Appearing before a tense senate estimates hearing last Thursday, Annette Musolino, acting deputy secretary for Services Australia’s Integrity and Information Group, confirmed the debt restart, first revealed by The Saturday Paper a fortnight ago.
“There was an incident that occurred where a group of debts had been paused,” Musolino told estimates. “… There was a manual staff error that occurred, and some of those debt letters were released. The issue was identified within a couple of days and remediation action was taken to address that.”
Musolino confirmed the 10,000 debts – referred to by activists as “zombie debts” – belonged to a batch left over from the original iteration of the robo-debt program, which relied on an automated algorithm to identify, investigate and initiate debt-recovery action.
These debts, and those generated through the two subsequent iterations of the program, have been a magnet for controversy since the program started on July 1, 2016.
In the past two years, the department has faced a Commonwealth Ombudsman inquiry, a senate inquiry and a review by the Australian National Audit Office regarding the scheme.
The program is currently subject to yet another senate inquiry, while Services Australia is fending off separate lawsuits run by Victoria Legal Aid and Gordon Legal, challenging the legal basis of the program.
During estimates, Craig Storen, general manager of customer compliance for the department, explained the 10,000 notices sent out in April this year concerned debts raised by the earliest iteration of the robo-debt system. These debts had been set aside pending customer contact.
The original automated algorithm worked by comparing the amount an individual declared to Centrelink while receiving a social security payment against what they declared to the Australian Taxation Office.
Where there was an anomaly, the software automatically sent a letter asking for more information, which, depending on the answers given, initiated the debt-recovery process – all without human oversight.
Under the original system, a debt notice would be automatically generated if the software decided the recipient had not responded to the department after a certain period of time, though often this was because the letters had been sent to a previous address.
Storen told the committee that following the 2017 senate inquiry his department performed a review of all debts issued and separated out those thought to have never reached the intended recipient.
“We weren’t able to convince ourselves that a customer had had an interaction in every instance of these reviews. That’s why we placed them on pause,” he said. “… We made the decision that we would like to contact each customer involved. We have been working through these debts. It was an accounts payable notice that was issued [in April].”
According to Storen, the department built a dead man switch into its IT system to initiate the pause.
“The system had a debt pause built into it to April 30, 2019,” he said. “A number of officers had written themselves manual instructions to ensure that that debt pause was extended if we hadn’t got to the end of the work.”
When the officers did not manually extend the pause, the program came back to life and began sending letters.
The department discovered the error two days later and intervened, but not before debts – potentially worth $28.67 million, based on the latest figures available for the average value of a debt issued under the program – had hit the mail.

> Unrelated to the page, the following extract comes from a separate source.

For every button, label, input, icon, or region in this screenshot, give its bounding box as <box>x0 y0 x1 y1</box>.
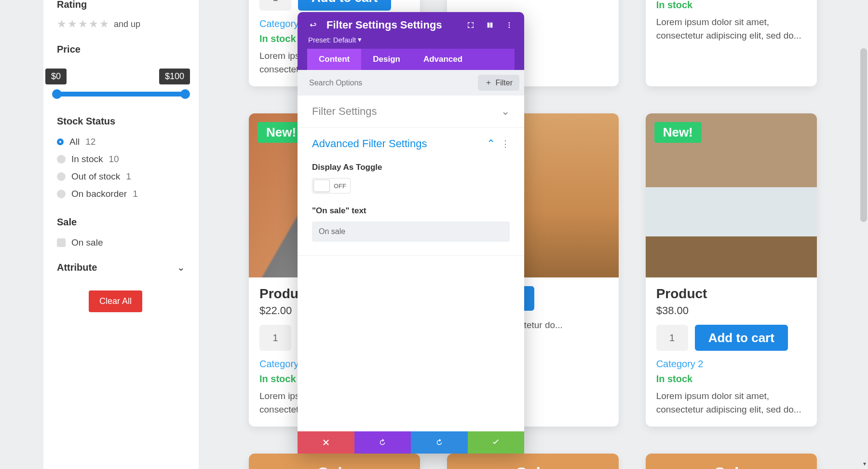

After the problem was discovered, all debt-recovery action was halted, and the department set up a dedicated internal phone line staffed by a specialist team to handle phone calls from those who had received a letter.
The department confirmed 247 calls were transferred to the helpline. During the hearing, departmental officials cited this figure as evidence the impact of the event was minimal.
“Of the 10,000 debts that were issued, approximately 9400 related to non-current customers that we had not been able to contact for at least the past 12 months,” Storen said. “So we are pretty certain that those letters [from April] did not find the customers.”
Labor senator Kimberley Kitching challenged this characterisation of the impact in a later exchange with Services Australia secretary Renée Leon about how the department handled the April 30 incident.
“Isn’t the problem with the sending, the not-pausing and the sending of the letter – not the good luck that people weren’t at the addresses you had?” Kitching asked.
Leon answered she had misunderstood the thrust of Kitching’s questions to be about “the feeling that the customers would have had when they got that letter”.
“We would love all 10,000 of those customers to contact us because that would then enable us to resolve their debt,” she said.
Storen also confirmed that while debt-recovery activity had been halted for the 10,000 debt notices sent to the public, the department continued to pursue the sums involved.
“We continue our service-recovery approach and continue working with customers to finalise the review,” he said.
A Services Australia spokesperson told The Saturday Paper the department had continued to process the debts “proactively” and had not simply relied on a “passive” process to collect inbound calls.
Questions remain about whether there have been any similar incidents in which “zombie debt” notices have been accidentally sent out, and whether the April 30 incident could explain how Townsville residents reported receiving robo-debt notices during floods earlier this year.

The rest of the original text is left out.